Non siamo solo malati. Siamo cittadini!

L’idea di fondo è quella di creare sostanza. Se nelle carte e nelle direttive europee si “parla bene” rispetto ai diritti dei disabili e delle persone malate si rischia si “razzolare male” dal punto di vista del recepimento delle norme e della messa in pratica delle teorie. L’Associazione Italiana Sclerosi Multipla ha diffuso la Carta dei diritti delle persone afflitte da sclerosi multipla e non per creare carta su carta ma per strappare delle “promesse” attraverso una firma che si traduce nella pubblica adesione e nell’impegno di rispettare semplici regole che puntino al rispetto dei diritti fondamentali dell’uomo, prima che quelli del malato. La prima firma è stata quella dell’oramai ex presidente della Provincia di Rimini, Stefano Vitali (in data 4 giugno) che si è anche impegnato a promuovere il documento agli altri sindaci del territorio. Presto fatto: il 24 giugno in occasione della Conferenza dei sindaci sono arrivate le firme di tutti i primi cittadini. Obiettivo della Carta? Affermare il diritto di tutte le persone affette da questa malattia a perseguire la migliore qualità di vita possibile, sensibilizzare e coinvolgere l’opinione pubblica su una malattia che ha un forte impatto sulla vita dei pazienti e delle loro famiglie.
I primi punti si focalizzano sullo status di “malato” e affermano alcuni diritti fondamentali come quelli di ricevere “cure adeguate in ogni fase della malattia e di essere sempre al centro delle scelte di salute che le riguardano”. In questa sezione è inserito anche il diritto ad “una diagnosi tempestiva, alla terapia personalizzata con i farmaci innovativi specifici, al sostegno psicologico, alla riabilitazione, alle terapie sintomatiche, al supporto sociale, con un approccio interdisciplinare e risposte integrate sociosanitarie”.
L’idea del malato intesa come persona in grado di decidere sulla sua vita “con garanzia di pari opportunità ed eguaglianza sostanziale, sostenute nel diritto alla vita indipendente anche in caso di più gravi limitazioni determinate dalla malattia” è ben sottolineato nelle prime righe del documento.

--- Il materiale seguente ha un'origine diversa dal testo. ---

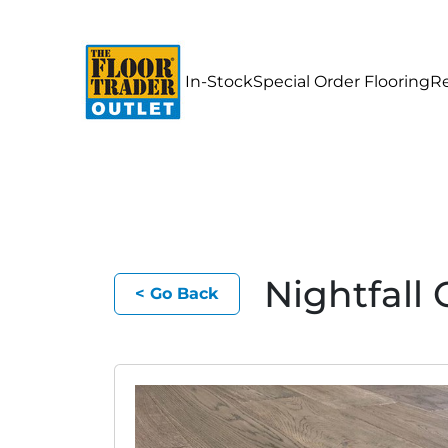
In-Stock
Special Order Flooring
R
Nightfal
< Go Back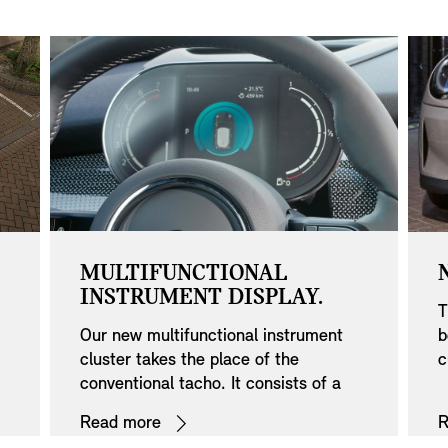
MULTIFUNCTIONAL
INSTRUMENT DISPLAY.
T
Our new multifunctional instrument
b
cluster takes the place of the
c
conventional tacho. It consists of a
r
e
5.0" colour screen in a sleek Black
a
Read more
R
Panel design and provides details like
r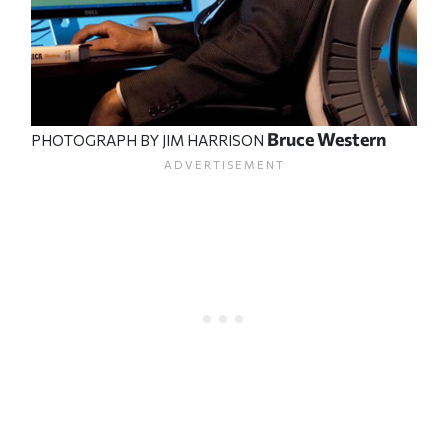
Bruce Western
PHOTOGRAPH BY JIM HARRISON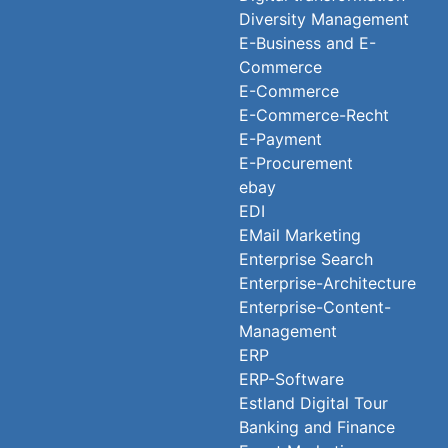
Diversity Management
E-Business and E-
Commerce
E-Commerce
E-Commerce-Recht
E-Payment
E-Procurement
ebay
EDI
EMail Marketing
Enterprise Search
Enterprise-Architecture
Enterprise-Content-
Management
ERP
ERP-Software
Estland Digital Tour
Banking and Finance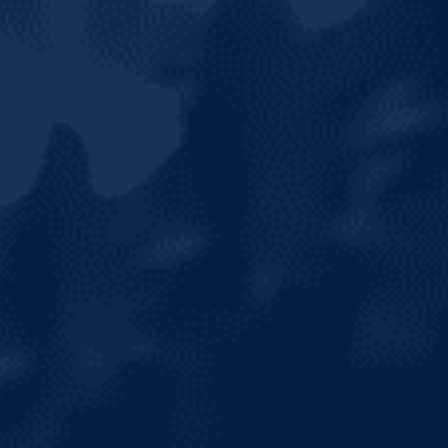
HOME
ABOUT US
OUR BRANDS
NEWS & MEDIA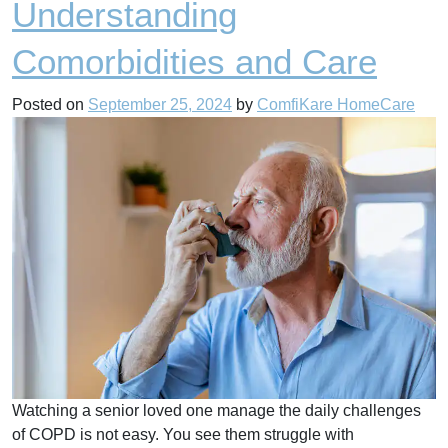
Understanding
Comorbidities and Care
Posted on
September 25, 2024
by
ComfiKare HomeCare
Watching a senior loved one manage the daily challenges
of COPD is not easy. You see them struggle with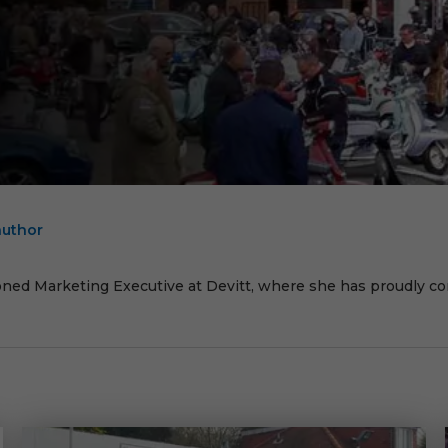
author
E
oned Marketing Executive at Devitt, where she has proudly cont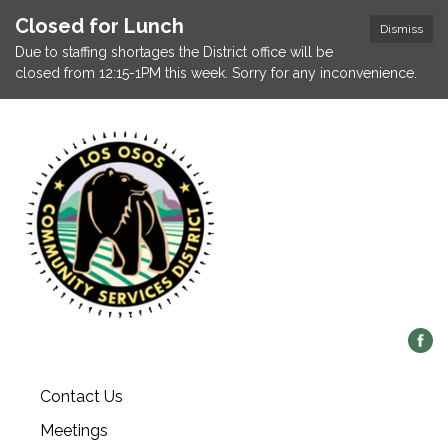
Closed for Lunch
Dismiss
Due to staffing shortages the District office will be
closed from 12:15-1PM this week. Sorry for any inconvenience.
Contact Us
Meetings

Un modo per far emergere la “normalità” da una parte e l’impegno della società dall’altro. In questa direzione si muove anche tutta una parte dedicata al diritto al lavoro perché “tutte le persone con Sclerosi Multipla hanno il diritto e il dovere di essere parte attiva della società, con pieno accesso al mondo del lavoro sin da giovani e con il mantenimento dell’occupazione anche al variare delle condizioni determinate dall’evoluzione discontinua della malattia”. Quest’ultima parte legata all’evoluzione della malattia è una piccola grande conquista che ben si sposa anche con il diritto all’inclusione “in ogni momento e luogo e in condizioni di effettiva equità, superando ogni forma di discriminazione e rimuovendo ogni ostacolo che sia di impedimento”.
Centrale è l’idea della partecipazione attiva, e della piena consapevolezza di quello che accade intorno al loro mondo, alle opportunità di cui dispongono sia in merito alla malattia, sia in merito alle scelte di cura, ai diritti, “per esercitare con consapevolezza il diritto all’autodeterminazione”.